Winter is only a little over a week away and already snow and ice have caused issues in the south. As I continue to listen to the news about the winter storm conditions, I can’t help but think about how the cold weather creates an increase in dust explosions.
As you may already know, over time, dust created from the manufacturing process begins to accumulate on the surfaces of machinery, ceiling rafters, floor and even in the ductwork. The empty space of the building is full of oxygen, which provides fuel for a fire to burn. The constant movement of air from the machinery, using compressed air, or even from smaller fires or explosions nearby disrupts the dust and disperses it into a dust cloud. Since the dust cloud is being contained by the walls of the building, an ignition source is created (usually from heat, or sparks) within reach of the cloud, which ignites and causes an explosion.

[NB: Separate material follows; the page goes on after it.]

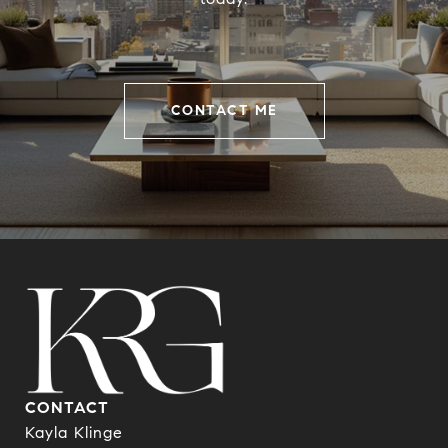
CONTACT ME
CONTACT
Kayla Klinge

So what is it about the cold weather that makes it more likely for a combustible dust explosion to occur?
Lack of Ventilation
When the heating system is running during the winter the occupants of the building will be sure to keep doors and windows closed to conserve this heat. In warmer weather these bay doors or building windows might be opened to let in fresh air, or there will be fans running to maintain airflow inside the building. This extra airflow can keep dust levels from becoming too high to become hazardous, but the lack of extra ventilation in the winter can let dust levels increase.
Low Humidity Levels
The cold winter air means humidity levels are lower than in warmer months because cold air holds less moisture in it than the warmer air. If a building uses a forced air heating system it makes the air humidity even lower by causing any remaining water vapor to burn out. Lower humidity levels dries out the accumulated dust, which makes it easier for these dusts to disperse throughout the air, and can lower the temperature required for ignition.

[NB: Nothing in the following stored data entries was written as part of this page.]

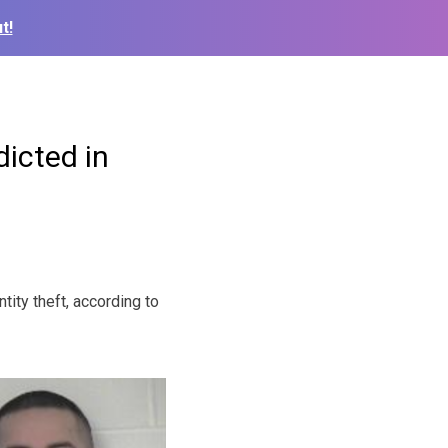
t!
dicted in
ity theft, according to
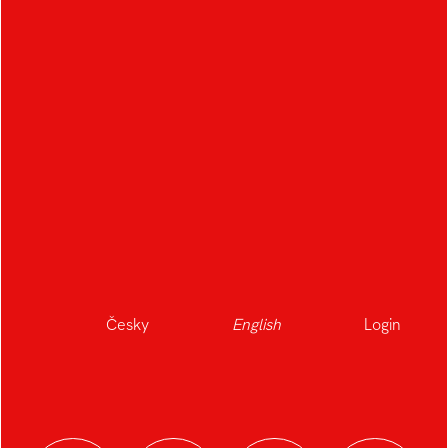
Česky
English
Login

Many common housekeeping practices in manufacturing facilities rely on water, but when temperatures drop too low cleaning with water can’t be used. Depending on the facility, cleaning practices also tend to be slowed down or done more infrequently when it’s cold outside. This causes either the dust to accumulate until warmer weather when water-based cleaning can be used again, or other cleaning techniques that can be dangerous for combustible dust are used. Typically, people will use compressed air to clean dust in an area that was previously using water for cleaning. However, this just results in a dust cloud, creating a dangerous situation for everyone involved.